* [YOUR GOAL]:
Without copying any picture, return all lines below exactly.

* [DATASET EXCERPTS]:
::::::::
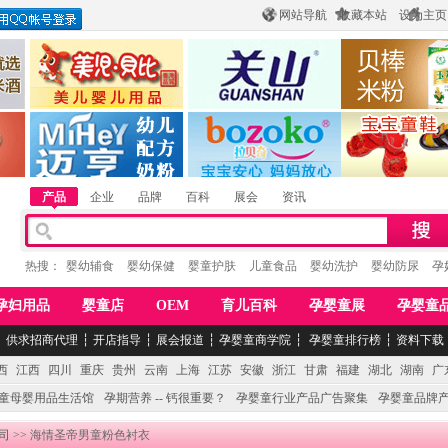
网站导航
收藏本站
设为主页
酒
惠州市美儿婴儿用品公司
陕西关山乳业有限公司
江西贝棒儿童
公司
湖南迈亨母婴用品有限公司
香港欧嘻高婴童用品公司
常熟市婴爵电子商
产品
企业
品牌
百科
展会
资讯
热搜：
婴幼辅食
婴幼保健
婴童护肤
儿童食品
婴幼洗护
婴幼防尿
孕
孕妇用品
婴童店
OEM
育儿百科
孕婴童展
孕婴童
┆
供求招商代理
┆
开店指导
┆
展会报道
┆
孕婴童商学院
┆
孕婴童排行榜
┆
资料下载
西
江西
四川
重庆
贵州
云南
上海
江苏
安徽
浙江
甘肃
福建
湖北
湖南
广
童母婴用品生活馆
孕期营养 -- 钙很重要？
孕婴童行业产品广告聚集
孕婴童品牌
司
>> 海情圣帝男童粉色衬衣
::::::::
* [OUTPUT FOR THIS TASK]:
网站导航
收藏本站
设为主页
酒
惠州市美儿婴儿用品公司
陕西关山乳业有限公司
江西贝棒儿童
公司
湖南迈亨母婴用品有限公司
香港欧嘻高婴童用品公司
常熟市婴爵电子商
产品
企业
品牌
百科
展会
资讯
热搜：
婴幼辅食
婴幼保健
婴童护肤
儿童食品
婴幼洗护
婴幼防尿
孕
孕妇用品
婴童店
OEM
育儿百科
孕婴童展
孕婴童
┆
供求招商代理
┆
开店指导
┆
展会报道
┆
孕婴童商学院
┆
孕婴童排行榜
┆
资料下载
西
江西
四川
重庆
贵州
云南
上海
江苏
安徽
浙江
甘肃
福建
湖北
湖南
广
童母婴用品生活馆
孕期营养 -- 钙很重要？
孕婴童行业产品广告聚集
孕婴童品牌
司
>> 海情圣帝男童粉色衬衣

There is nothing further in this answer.